Зарылся в свое сокровище —

вот и сиди, как чудовище,

один на один с тоскою…

Легко ли

поверить

в такое?

Сразу ли, нет ли, — продолжу рассказ:

три следопыта в предутренний час

покинули Киндерштадт

с просьбой, чтоб срочно вернулись назад

герр фон Цилиндер,

герр Удивиндер

и герр Шевелюренматт.

Сказали бы им следопыты:

«Поскольку вы знамениты

и знаете колдовские слова,

любезные чародеи,

избавьте нас поскорее

от страшного колдовства!

Ведь если счастье приносит несчастье,

то это счастье — беда, а не счастье!»

Однако посланцы вернулись ни с чем:

волшебники просто исчезли — совсем.

И дети вскричали:

— Три мага — злодеи,

а вовсе не добрые

чародеи!..

Вам-то

это

понятно?

Кто снимет с несчастных страдальцев проклятье?

И тут объявился малыш в Киндерштадте —

он был самым юным из всех горожан,

но взрослым ребятам во всем подражал

и мудро заметил:

— Нам просто осталось

теперь пожелать, чтоб ничто не сбывалось!..

И в город веселье вернулось опять.

Однако порою хотелось понять —

а вы как считаете? — все же, какими,

действительно добрыми,

вправду ли злыми

они оказались, те странные маги,

однажды пришедшие в Киндерштадт:

герр фон Цилиндер,

герр Удивиндер

и герр Шевелюренматт?

Норберт Накендик, или Сказка о нагом носороге

Жил-был носорог по имени Норберт Накендик. Обитал он в бескрайней африканской саванне, близ илистого озера, и слыл очень недоверчивым. Ну да ведь все носороги известны своей недоверчивостью, однако у Норберта эта черта характера перевесила все остальные.

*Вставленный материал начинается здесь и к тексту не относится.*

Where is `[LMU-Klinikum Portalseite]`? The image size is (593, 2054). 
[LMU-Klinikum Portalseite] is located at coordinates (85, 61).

— Правильно делает тот, — имел он обыкновение повторять, — кто в любом существе видит врага; тогда тебе, во всяком случае, не грозят неприятные сюрпризы. Единственный, на кого я всегда могу положиться, это я сам. Вот моя философия.

Он гордился тем, что у него была своя собственная философия, ибо даже в этом вопросе не хотел полагаться ни на кого другого.

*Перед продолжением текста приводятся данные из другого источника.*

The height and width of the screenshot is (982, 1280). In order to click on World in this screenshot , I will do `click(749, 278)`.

Как видим, взгляды на мир у Норберта Накендика были весьма незатейливы и уязвимы. Зато тело его было почти неприступным. Броня покрывала его слева и справа, спереди и сзади, и еще по одной костяной пластине располагалось сверху и снизу, — короче говоря, панцирь защищал его почти целиком. А в качестве оружия он использовал не один, как многие его сородичи, а целых два рога: большой — тот, что рос впереди, и запасной, поменьше, — он располагался чуть сзади, — на тот случай, если одного окажется недостаточно. Оба рога были прочные и острые, как турецкая сабля.

— Правильно делает тот, — говорил Норберт Накендик, — кто всегда готов к самому худшему повороту событий.

Стоило носорогу выйти на тропу, что вела к водопою, как каждый спешил уступить ему дорогу. Звери помельче его просто-напросто боялись, а те, что покрупнее, избегали встречи с ним из соображений здравого смысла. Даже слоны и те предпочитали обходить его стороной, потому что Норберт Накендик легко впадал в ярость и по малейшему поводу затевал ссору. День ото дня он становился все злее, так что от него просто житья никому не стало.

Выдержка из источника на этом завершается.